The First American Loan Application Defect Index, which measures defects, fraud and misrepresentation in the information submitted in mortgage applications, has fallen drastically.
“Nationally it’s down 2.6% month-over-month in December and 8.4% year-over-year,” Economist Mark Fleming told Mortgage Professional America. “Most of the markets seem to be improving and the main reason is the high risk markets, such as Miami, are improving.
“We do expect the trend to continue.”
Fleming believes stricter underwriting is making a difference.
“Part of it is the industry’s own doing – it is underwriting more stringently than in the past,” Fleming said. “Putting the proverbial club on the car has decreased risk.”

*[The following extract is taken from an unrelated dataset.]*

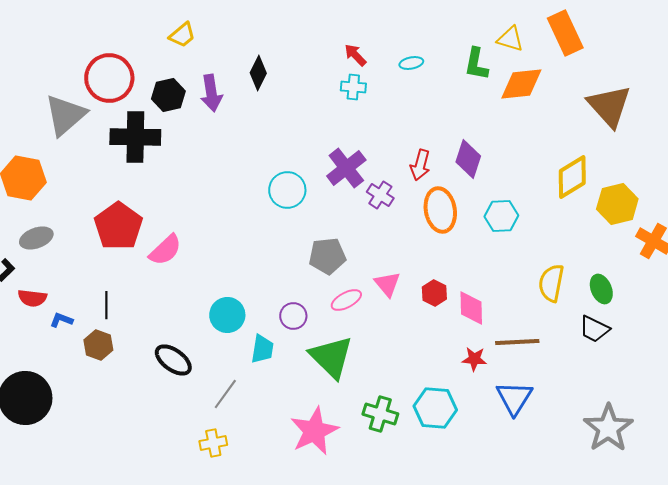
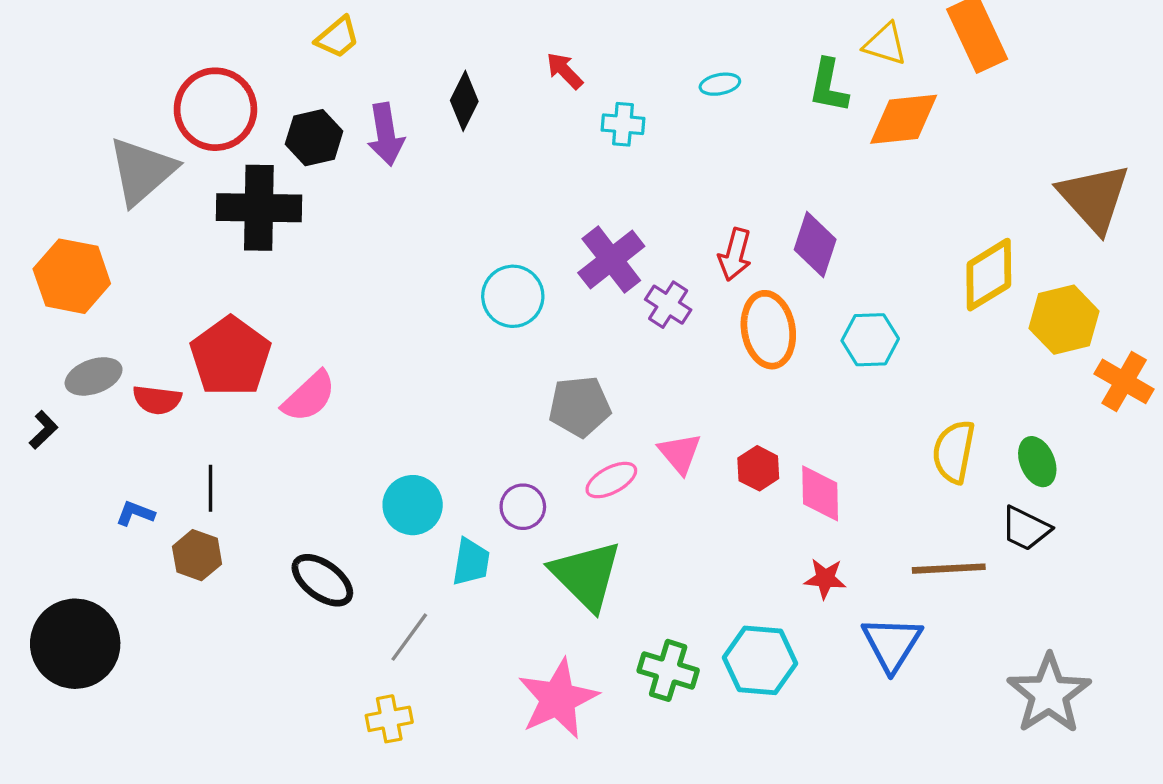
red arrow: (355, 55) -> (565, 71), moved
brown triangle: (609, 106) -> (1094, 198), moved
red semicircle: (32, 298) -> (157, 400), moved
brown line: (517, 342) -> (949, 569), moved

One are that has improved dramatically is Iowa.
“Iowa defect and misrepresentation risk has declined by almost nine percent in the past year and has one of the lowest levels of risk among all 50 states,” First America said in a release. “Misrepresentation and fraud risk has declined 23 percent from Iowa’s high point in September 2014.”
According to the company, the five states with the highest month-over-month decrease in defective loans are: Alaska (-10.8 percent), Mississippi (-5.6 percent), New Mexico (-5.3 percent), Montana (-4.3 percent) and Indiana (-4.1 percent).
“The return to a more normalized market has helped manage risk; there is less investor activity and cash sales,” Fleming said.
The housing market is improving and fraud is declining – a trend one economist says will continue.